- _WHAT THIS TASK INVOLVES_:
In the entries below, the word "intraoperative" appears on some lines. Copy each of those lines.
-------- INFORMATION SHOWN
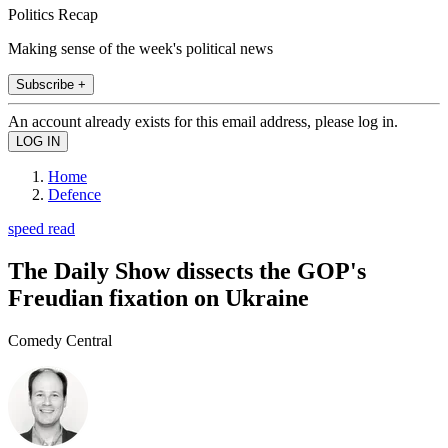
Politics Recap
Making sense of the week's political news
Subscribe +
An account already exists for this email address, please log in.
Home
Defence
speed read
The Daily Show dissects the GOP's
Freudian fixation on Ukraine
Comedy Central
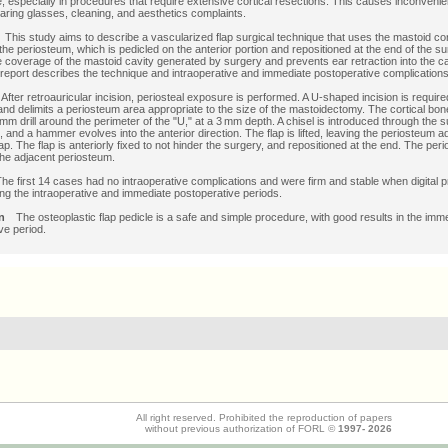
te, especially in procedures that require extensive cortical resections. This causes inconven
wearing glasses, cleaning, and aesthetics complaints.
e
This study aims to describe a vascularized flap surgical technique that uses the mastoid cor
the periosteum, which is pedicled on the anterior portion and repositioned at the end of the su
 coverage of the mastoid cavity generated by surgery and prevents ear retraction into the ca
 report describes the technique and intraoperative and immediate postoperative complications
s
After retroauricular incision, periosteal exposure is performed. A U-shaped incision is require
nd delimits a periosteum area appropriate to the size of the mastoidectomy. The cortical bo
 mm drill around the perimeter of the "U," at a 3 mm depth. A chisel is introduced through the s
, and a hammer evolves into the anterior direction. The flap is lifted, leaving the periosteum a
ap. The flap is anteriorly fixed to not hinder the surgery, and repositioned at the end. The per
the adjacent periosteum.
he first 14 cases had no intraoperative complications and were firm and stable when digital
ing the intraoperative and immediate postoperative periods.
ion
The osteoplastic flap pedicle is a safe and simple procedure, with good results in the imm
ve period.
All right reserved. Prohibited the reproduction of papers
without previous authorization of FORL ©
1997-
2026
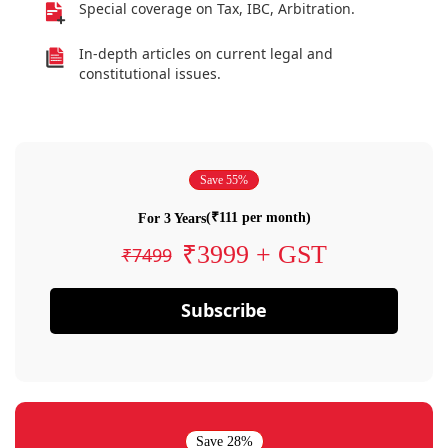
Special coverage on Tax, IBC, Arbitration.
In-depth articles on current legal and
constitutional issues.
Save 55%
(₹111 per month)
For 3 Years
₹3999 + GST
₹7499
Subscribe
Save 28%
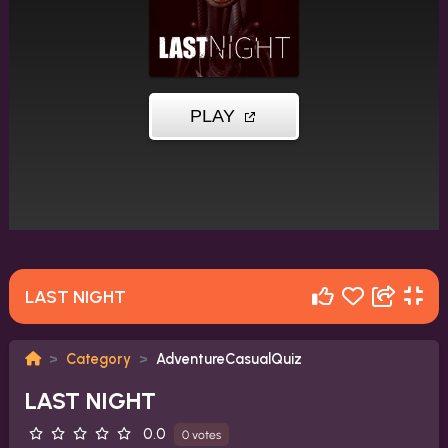
LAST NIGHT
Category
AdventureCasualQuiz
LAST NIGHT
0.0
0 votes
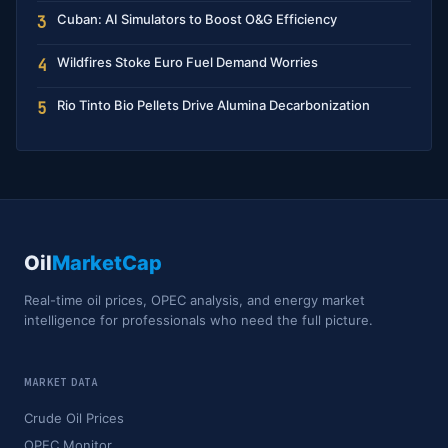
Cuban: AI Simulators to Boost O&G Efficiency
3
Wildfires Stoke Euro Fuel Demand Worries
4
Rio Tinto Bio Pellets Drive Alumina Decarbonization
5
Oil
MarketCap
Real-time oil prices, OPEC analysis, and energy market
intelligence for professionals who need the full picture.
MARKET DATA
Crude Oil Prices
OPEC Monitor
----------------
- _REPLY TO THE TASK_:
 report describes the technique and intraoperative and immediate postoperative complications
he first 14 cases had no intraoperative complications and were firm and stable when digital
ing the intraoperative and immediate postoperative periods.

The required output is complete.